Rock-Spezialitäten
Was für eine Stimme! Sandie Shaw, Pop-Ikon des Swinging London der 60er Jahre, läßt mit ihrer neuen Single/Maxi „Hand In Glove“ (Rough Trade) sogar ihren Riesenhit „Puppet On A String“ vergessen. Mit tatkräftiger Unterstützung der Smiths, die den backing beat besorgen, übertrifft Sandie alle Erwartungen und klingt selbst 1984 noch wie das angry young girl von 17 Jahren. (6)
Passend im Anschluß und von gleichwohl großer Klasse präsentieren sich The Damned unter dem Pseudonym Naz Nomad & The Nightmares: Cpt. Sensible & Co. verneigen sich vor den Flower-Power-Hits der 60er, die sie mit Geschmack und Engagement auswählten und für den (fiktiven?) Soundtrack GIVE DADDY THE KNIFE, CINDY (Big Beat/UK-Import) im originalen Psych-Sound nachspielen. Vom knallbunten Cover über die billige Orgel bis zum lila Vinyl so authentisch wie die Faust aufs Auge. (6)
Bauhaus haben sich bekanntlich aufgelöst: Sänger Peter Murphy ist mit Mick Kam im Studio, Bassist David Jay wandelt auf seinem Album ETIQUETTE OF VIOLENCE auf den Spuren eines Kevin Ayers. Das Rest-Duo Daniel Ash/Kevin Haskins legt unter dem Namen Tones on Tail nach einigen Maxis das Album POP vor: stimmungsvolle Musik, abgeschieden von allen großen Trends dieser Welt. Dunstig und unwirklich, zum Tanzen und Träumen. (4)
Marc Riley gehört zu den Abtrünnigen, die es wagten. Fall-Leader Mark Smith die Stirn zu bieten. Ergo mußte er gehen und gründete daraufhin The Creepers, von denen jetzt das Album CULL (RT-Vertr.) vorliegt. Die hier vertretenen Singles und Peel-Sessions machen deutlich, daß Riley nicht aus musikalischen Gründen The Fall verließ. Für Fall-Fans ein Muß. (5)
Schöner Trash-Country Billy im Cramps-Style kommt von der Orson Family auf ihrer zweiten Maxi-EP NO ONE WAITS FOREVER (New Rose/RT-Vertr.), die das Quartett in den Londoner Blackwing Studios aufnahm, wo man sich dem Einfluß von Depeche Mode & Co. jedoch konsequent widersetzte. (5)

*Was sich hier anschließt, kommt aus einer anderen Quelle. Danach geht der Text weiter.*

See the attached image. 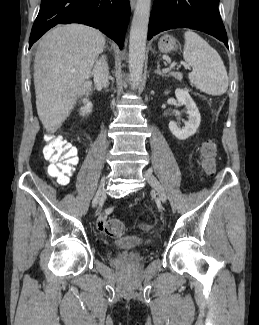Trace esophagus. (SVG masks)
<instances>
[{
  "label": "esophagus",
  "instance_id": "obj_1",
  "mask_svg": "<svg viewBox=\"0 0 259 325\" xmlns=\"http://www.w3.org/2000/svg\"><path fill=\"white\" fill-rule=\"evenodd\" d=\"M135 4H136V0H130V5L132 9H134Z\"/></svg>",
  "mask_w": 259,
  "mask_h": 325
}]
</instances>
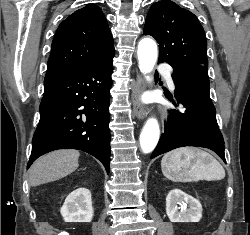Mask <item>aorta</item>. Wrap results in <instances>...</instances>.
Returning <instances> with one entry per match:
<instances>
[{"label":"aorta","mask_w":250,"mask_h":235,"mask_svg":"<svg viewBox=\"0 0 250 235\" xmlns=\"http://www.w3.org/2000/svg\"><path fill=\"white\" fill-rule=\"evenodd\" d=\"M157 45L150 38L142 39L138 44L139 67L143 74L150 73L157 61ZM151 80L150 76H146ZM160 136L159 124L156 119H149L140 134V146L144 153H150L156 147Z\"/></svg>","instance_id":"aorta-1"}]
</instances>
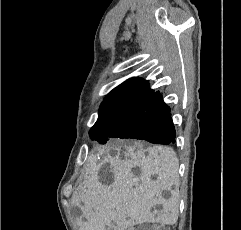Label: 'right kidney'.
<instances>
[{
    "instance_id": "obj_1",
    "label": "right kidney",
    "mask_w": 241,
    "mask_h": 230,
    "mask_svg": "<svg viewBox=\"0 0 241 230\" xmlns=\"http://www.w3.org/2000/svg\"><path fill=\"white\" fill-rule=\"evenodd\" d=\"M128 230H133V228H130V229H128Z\"/></svg>"
}]
</instances>
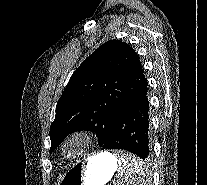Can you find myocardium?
Returning a JSON list of instances; mask_svg holds the SVG:
<instances>
[{"instance_id": "f54148a6", "label": "myocardium", "mask_w": 207, "mask_h": 185, "mask_svg": "<svg viewBox=\"0 0 207 185\" xmlns=\"http://www.w3.org/2000/svg\"><path fill=\"white\" fill-rule=\"evenodd\" d=\"M70 143H76L78 145L76 151L67 155L65 148ZM95 138L92 132L86 129L75 130L70 133L60 144V154L68 161H76L84 157L93 147Z\"/></svg>"}]
</instances>
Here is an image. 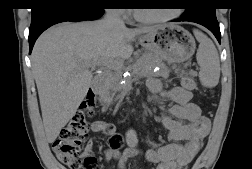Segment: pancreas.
<instances>
[{
	"mask_svg": "<svg viewBox=\"0 0 252 169\" xmlns=\"http://www.w3.org/2000/svg\"><path fill=\"white\" fill-rule=\"evenodd\" d=\"M159 66L161 70L158 72H154L153 69ZM126 70L131 71V78L136 77H150L153 76H161L163 78L169 77V69L166 67L161 59L154 54H145L139 60L135 62V64L130 65L128 67H122L121 69L114 72L112 75L105 79V86L108 89L114 87V85L121 79L122 73Z\"/></svg>",
	"mask_w": 252,
	"mask_h": 169,
	"instance_id": "pancreas-1",
	"label": "pancreas"
}]
</instances>
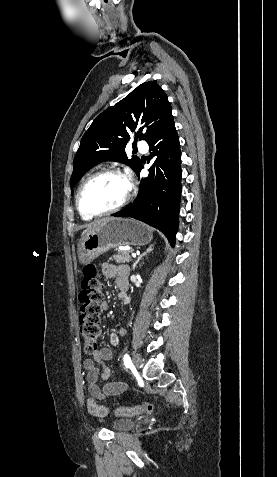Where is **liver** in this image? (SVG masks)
<instances>
[{
	"label": "liver",
	"instance_id": "obj_1",
	"mask_svg": "<svg viewBox=\"0 0 277 477\" xmlns=\"http://www.w3.org/2000/svg\"><path fill=\"white\" fill-rule=\"evenodd\" d=\"M98 223H99V222H97L96 224H98ZM96 224H94V226H95ZM94 226H93V227H94ZM86 231H87V230H86ZM86 231H85V232H86ZM85 232H84V233H85Z\"/></svg>",
	"mask_w": 277,
	"mask_h": 477
}]
</instances>
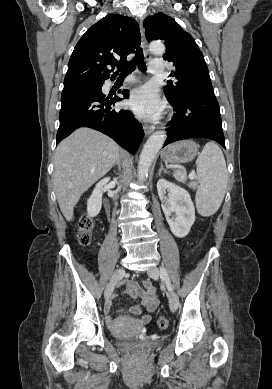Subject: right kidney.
Masks as SVG:
<instances>
[{
    "mask_svg": "<svg viewBox=\"0 0 272 389\" xmlns=\"http://www.w3.org/2000/svg\"><path fill=\"white\" fill-rule=\"evenodd\" d=\"M109 178L101 180L93 190L90 198L87 201L88 216L95 217L99 214L102 207V188L109 182Z\"/></svg>",
    "mask_w": 272,
    "mask_h": 389,
    "instance_id": "1",
    "label": "right kidney"
}]
</instances>
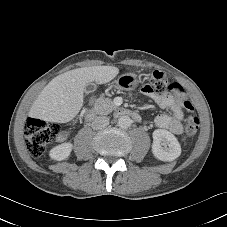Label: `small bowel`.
I'll return each mask as SVG.
<instances>
[{"instance_id":"1","label":"small bowel","mask_w":227,"mask_h":227,"mask_svg":"<svg viewBox=\"0 0 227 227\" xmlns=\"http://www.w3.org/2000/svg\"><path fill=\"white\" fill-rule=\"evenodd\" d=\"M141 92L152 98L160 108L171 112V114L157 115L154 119L155 126L166 129L173 134H181L184 113L175 97L170 94L159 95V89L152 87L150 83H143L141 85ZM64 137L65 135H61L59 140H63Z\"/></svg>"}]
</instances>
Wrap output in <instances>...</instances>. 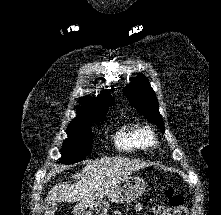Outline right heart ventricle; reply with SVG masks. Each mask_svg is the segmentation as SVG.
Returning <instances> with one entry per match:
<instances>
[{
	"mask_svg": "<svg viewBox=\"0 0 221 215\" xmlns=\"http://www.w3.org/2000/svg\"><path fill=\"white\" fill-rule=\"evenodd\" d=\"M116 144L124 150L148 148L153 146L154 139L151 130L147 127L127 128L118 132Z\"/></svg>",
	"mask_w": 221,
	"mask_h": 215,
	"instance_id": "1",
	"label": "right heart ventricle"
}]
</instances>
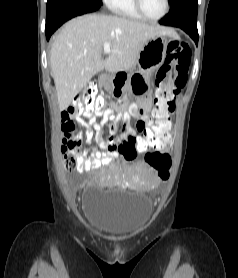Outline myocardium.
I'll list each match as a JSON object with an SVG mask.
<instances>
[{"instance_id": "1", "label": "myocardium", "mask_w": 238, "mask_h": 278, "mask_svg": "<svg viewBox=\"0 0 238 278\" xmlns=\"http://www.w3.org/2000/svg\"><path fill=\"white\" fill-rule=\"evenodd\" d=\"M133 1H134L136 10L142 16V18L146 19L148 21H151V22H158V21L162 20L163 18H165L167 16V14L169 13V10H170V1L165 0V10H164L163 14L157 18H152V17L148 16L146 14V12L144 11V8L142 5V0H133Z\"/></svg>"}]
</instances>
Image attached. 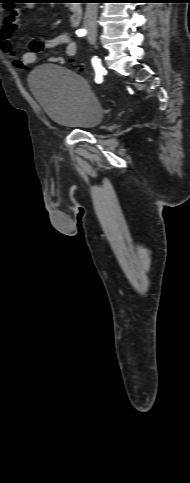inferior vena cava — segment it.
<instances>
[{
	"mask_svg": "<svg viewBox=\"0 0 190 483\" xmlns=\"http://www.w3.org/2000/svg\"><path fill=\"white\" fill-rule=\"evenodd\" d=\"M98 3H87L84 17V27L88 30H96Z\"/></svg>",
	"mask_w": 190,
	"mask_h": 483,
	"instance_id": "602c4592",
	"label": "inferior vena cava"
}]
</instances>
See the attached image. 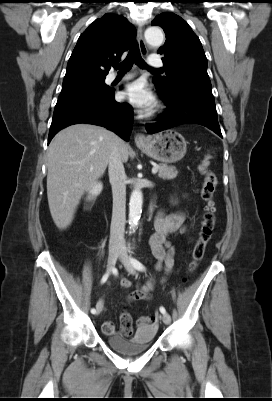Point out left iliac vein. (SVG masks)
Segmentation results:
<instances>
[{
  "instance_id": "left-iliac-vein-1",
  "label": "left iliac vein",
  "mask_w": 272,
  "mask_h": 401,
  "mask_svg": "<svg viewBox=\"0 0 272 401\" xmlns=\"http://www.w3.org/2000/svg\"><path fill=\"white\" fill-rule=\"evenodd\" d=\"M119 259L123 263L125 269L129 273H131V274L136 273L134 266L132 265L131 260L125 250L122 249L120 251ZM161 319H162L163 323H165V324H170V322H171V318H170L169 314H166V313L161 316Z\"/></svg>"
}]
</instances>
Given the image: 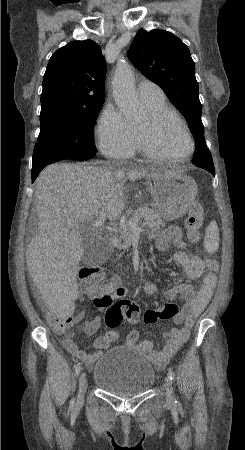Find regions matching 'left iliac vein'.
Segmentation results:
<instances>
[{"instance_id": "4c4485c4", "label": "left iliac vein", "mask_w": 245, "mask_h": 450, "mask_svg": "<svg viewBox=\"0 0 245 450\" xmlns=\"http://www.w3.org/2000/svg\"><path fill=\"white\" fill-rule=\"evenodd\" d=\"M165 391H166V398H167L168 403H172L174 400V394H173L172 381H171L170 377L166 378Z\"/></svg>"}]
</instances>
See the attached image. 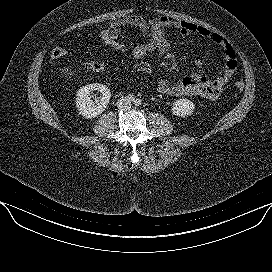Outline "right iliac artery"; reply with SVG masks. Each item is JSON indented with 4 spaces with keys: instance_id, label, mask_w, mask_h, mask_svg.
Here are the masks:
<instances>
[{
    "instance_id": "82829eb1",
    "label": "right iliac artery",
    "mask_w": 272,
    "mask_h": 272,
    "mask_svg": "<svg viewBox=\"0 0 272 272\" xmlns=\"http://www.w3.org/2000/svg\"><path fill=\"white\" fill-rule=\"evenodd\" d=\"M127 100L130 101V102H132V101L135 100V96H134L133 94H129V95L127 96Z\"/></svg>"
}]
</instances>
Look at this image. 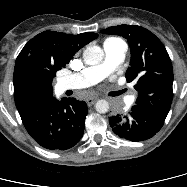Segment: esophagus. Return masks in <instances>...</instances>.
Returning <instances> with one entry per match:
<instances>
[{
    "label": "esophagus",
    "instance_id": "obj_1",
    "mask_svg": "<svg viewBox=\"0 0 187 187\" xmlns=\"http://www.w3.org/2000/svg\"><path fill=\"white\" fill-rule=\"evenodd\" d=\"M96 100H97V98H88L86 100V103H87L88 106H91L96 102Z\"/></svg>",
    "mask_w": 187,
    "mask_h": 187
}]
</instances>
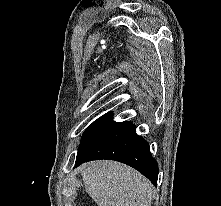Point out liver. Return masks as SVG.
I'll return each instance as SVG.
<instances>
[{"label": "liver", "instance_id": "obj_1", "mask_svg": "<svg viewBox=\"0 0 221 206\" xmlns=\"http://www.w3.org/2000/svg\"><path fill=\"white\" fill-rule=\"evenodd\" d=\"M81 175L88 195L98 206H151V183L127 165L93 161L81 167Z\"/></svg>", "mask_w": 221, "mask_h": 206}]
</instances>
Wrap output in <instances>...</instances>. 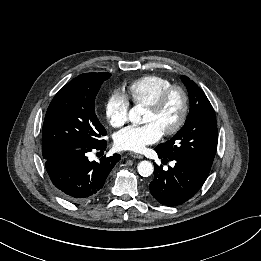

Wer schleppende Gitarrenriffs und die melancholischen Sonqs eines Johnny Thunders liebt, dem sei JACOBITES (Glass/RT-Vertr.), die neue LP von Ex-Swell Map Nikki Sudden mit Dave Kusworth, empfohlen. Lang ausgespielte, elektrische Nummern wechseln mit akustischen Songs, die auch von Thunders‘ letzter LP HURT ME stammen könnten. (4)
Neue Maxis: Mitten ins Herz zielt das Comeback der Psychedelic Fürs. Ob zum Tanzen, Joggen oder in der Maisonne Räkeln: „Heaven“ (CBS) ist die klassische Ballade für alle Gelegenheiten. (5)
In den gleichen, leicht melancholischen Frühlingsgefühlen schweben New Order mit „Thieves Like Us“ (Factory). Nicht so eingängig wie seine Vorgänger, doch von sphärisch-erhabener Schönheit. (5)
Die Cocteau Twins leben von dem unzweifelhaften Talent der Sängerin Elizabeth Fraser (This Mortal Coll). Das neue Mitglied Simon Raymonde fügt sich unauffällig in die verhaltenen Studio-Klänge, die „The Spangle Maker“ (4AD)
im bewährten CT-Stil prägen. (4)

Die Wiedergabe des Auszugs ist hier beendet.